Full Report
Wiz’s engineering team discovered a high-severity signature verification bypass in Nuclei, one of the most popular open-source security tools, which could potentially lead to arbitrary code execution.
Analysis Summary
# Vulnerability: Nuclei Signature Verification Bypass Leading to Arbitrary Code Execution
## CVE Details
- CVE ID: CVE-2024-43405
- CVSS Score: High (Specific score not detailed, described as "significant" and "high severity")
- CWE: Potentially related to CWE-20 (Improper Input Validation) or CWE-502 (Deserialization of Untrusted Data) due to template parsing/execution logic.
## Affected Systems
- Products: Nuclei (by ProjectDiscovery)
- Versions: Prior to 3.3.2
- Configurations: Any configuration utilizing the `code` protocol templates, especially when untrusted or unverified templates sourced outside of the official repository might be processed.
## Vulnerability Description
The vulnerability resides in the signature verification mechanism used by Nuclei for its YAML-based templates, specifically those using the `code` protocol which allows for local host command execution. Nuclei relies solely on a signature embedded via the `# digest:` line (ASN.1 ECDSA P-256 SHA-256) to validate template integrity. Researchers discovered a bypass to this signature verification process.
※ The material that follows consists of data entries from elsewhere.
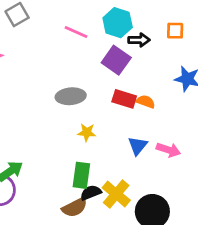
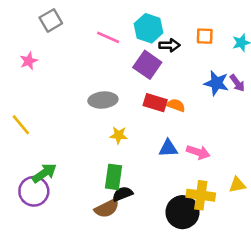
blue triangle: (138, 146) -> (168, 148), turned 48
yellow cross: (116, 194) -> (201, 195), moved, turned -32

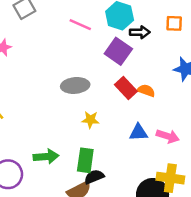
red rectangle: (155, 103) -> (126, 88), turned 30
green arrow: (44, 173) -> (46, 157), moved, turned 30

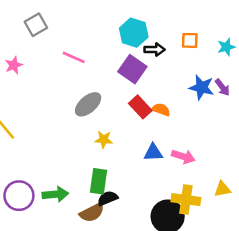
pink line: (80, 25) -> (74, 57), moved
gray ellipse: (75, 85) -> (88, 104), turned -36
green arrow: (46, 157) -> (55, 194), moved

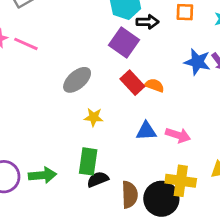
pink line: (74, 57) -> (26, 44), moved
brown semicircle: (92, 213) -> (130, 195), moved, turned -65

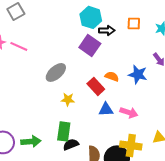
blue star: (197, 62) -> (138, 74), moved
red rectangle: (132, 83) -> (96, 86), moved

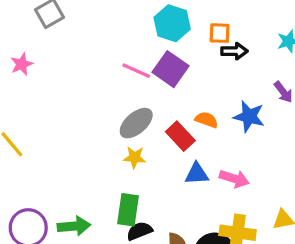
orange square: (134, 23) -> (220, 33), moved
black arrow: (107, 30) -> (234, 51), moved
pink line: (19, 46) -> (136, 71), moved
gray ellipse: (56, 72) -> (136, 123), moved

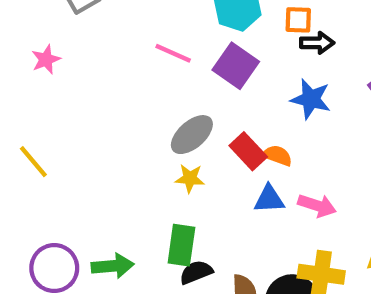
pink line: (136, 71) -> (173, 53), moved
blue star: (249, 117) -> (311, 99), moved
orange semicircle: (206, 120) -> (277, 155), moved

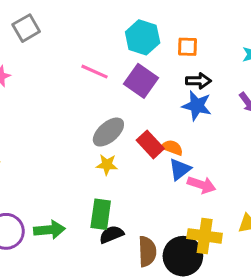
black arrow: (317, 43) -> (198, 81), moved
blue triangle: (269, 199) -> (180, 169), moved, turned -35

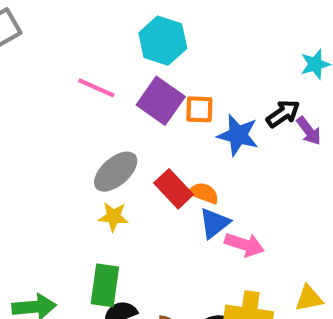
orange square: (188, 47) -> (199, 109), moved
black arrow: (198, 81) -> (283, 114), moved, turned -35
Successfully bypassing the check allows an attacker to inject and run arbitrary, malicious templates on the host executing Nuclei, leading to command execution or data exfiltration (e.g., reading sensitive files like `/etc/shadow`).
## Exploitation
- Status: Not explicitly stated as exploited in the wild; discovered by Wiz engineering team.
- Complexity: Implied to be relatively complex given the discovery involved deep analysis of ASN.1/ECDSA verification logic, but high impact if achieved.
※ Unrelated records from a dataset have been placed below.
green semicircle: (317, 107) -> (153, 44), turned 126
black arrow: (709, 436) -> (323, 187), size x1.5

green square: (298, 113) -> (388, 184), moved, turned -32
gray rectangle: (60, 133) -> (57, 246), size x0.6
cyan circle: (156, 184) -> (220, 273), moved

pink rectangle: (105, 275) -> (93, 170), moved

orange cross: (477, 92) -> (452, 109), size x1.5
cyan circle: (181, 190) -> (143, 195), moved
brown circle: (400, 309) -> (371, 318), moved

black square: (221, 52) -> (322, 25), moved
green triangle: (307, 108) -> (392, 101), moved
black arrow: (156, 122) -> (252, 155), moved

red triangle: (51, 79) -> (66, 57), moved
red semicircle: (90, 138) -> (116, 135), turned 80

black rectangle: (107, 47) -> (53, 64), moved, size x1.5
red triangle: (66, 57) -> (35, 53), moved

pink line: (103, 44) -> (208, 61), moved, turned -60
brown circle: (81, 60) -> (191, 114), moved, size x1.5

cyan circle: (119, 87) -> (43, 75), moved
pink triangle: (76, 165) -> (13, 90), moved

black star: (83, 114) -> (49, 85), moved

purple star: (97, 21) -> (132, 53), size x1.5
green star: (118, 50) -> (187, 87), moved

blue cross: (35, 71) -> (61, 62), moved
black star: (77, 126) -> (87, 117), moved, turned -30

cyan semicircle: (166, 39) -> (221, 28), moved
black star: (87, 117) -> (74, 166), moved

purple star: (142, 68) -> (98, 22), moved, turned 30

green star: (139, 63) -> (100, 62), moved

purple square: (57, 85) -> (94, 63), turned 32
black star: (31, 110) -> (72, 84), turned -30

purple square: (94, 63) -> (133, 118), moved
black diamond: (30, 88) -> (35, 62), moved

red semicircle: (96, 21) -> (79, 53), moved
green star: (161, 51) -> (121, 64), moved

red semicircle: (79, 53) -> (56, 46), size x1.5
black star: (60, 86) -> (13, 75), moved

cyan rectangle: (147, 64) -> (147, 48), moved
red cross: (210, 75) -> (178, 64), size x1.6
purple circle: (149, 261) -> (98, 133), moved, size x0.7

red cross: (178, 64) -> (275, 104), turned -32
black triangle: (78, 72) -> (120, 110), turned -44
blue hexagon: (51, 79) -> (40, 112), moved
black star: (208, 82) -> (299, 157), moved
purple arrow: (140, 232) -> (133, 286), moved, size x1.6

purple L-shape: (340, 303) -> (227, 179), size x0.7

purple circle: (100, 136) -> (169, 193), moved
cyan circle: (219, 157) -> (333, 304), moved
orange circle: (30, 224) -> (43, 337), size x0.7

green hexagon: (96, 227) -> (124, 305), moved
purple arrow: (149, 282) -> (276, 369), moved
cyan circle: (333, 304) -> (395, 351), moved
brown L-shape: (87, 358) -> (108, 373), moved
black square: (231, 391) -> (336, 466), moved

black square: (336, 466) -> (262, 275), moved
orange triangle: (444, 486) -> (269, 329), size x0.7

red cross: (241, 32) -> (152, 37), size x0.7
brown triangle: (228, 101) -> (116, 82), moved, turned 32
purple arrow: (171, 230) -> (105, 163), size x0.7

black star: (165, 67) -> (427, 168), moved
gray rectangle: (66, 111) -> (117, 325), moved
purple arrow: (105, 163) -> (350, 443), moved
- Attack Vector: Local/Network (via providing a malicious template file to the scanner engine).
## Impact
- Confidentiality: High (Potential for reading sensitive system files like `/etc/shadow`).
- Integrity: High (Ability to execute arbitrary code on the host).
- Availability: High (Potential for system compromise leading to service disruption).
## Remediation
### Patches
- Upgrade Nuclei to version **3.3.2 or later**.
### Workarounds
1. **Run in an Isolated Environment**: Always execute Nuclei within a sandboxed or highly isolated environment to contain potential breaches if untrusted templates are processed.
2. **Strictly Validate Template Sources**: Only use templates from trusted sources.
## Detection
- Due to the nature of the bypass relating to parser logic, specific IoCs are template-dependent.
- **Detection Strategy**: Monitor for anomalous outbound network connections originating from the host running Nuclei templates, especially when using the `code` protocol, as malicious templates may attempt data exfiltration.
- **General Mitigation**: Implement defense-in-depth by locking down the execution environment of security tools like Nuclei.
## References
- Vendor Advisory (ProjectDiscovery): Search archives for Nuclei 3.3.2 release notes or security advisories from September 2024.
- Wiz Research Blog (Published December 18, 2024): Mentioned in the context of the disclosure timeline.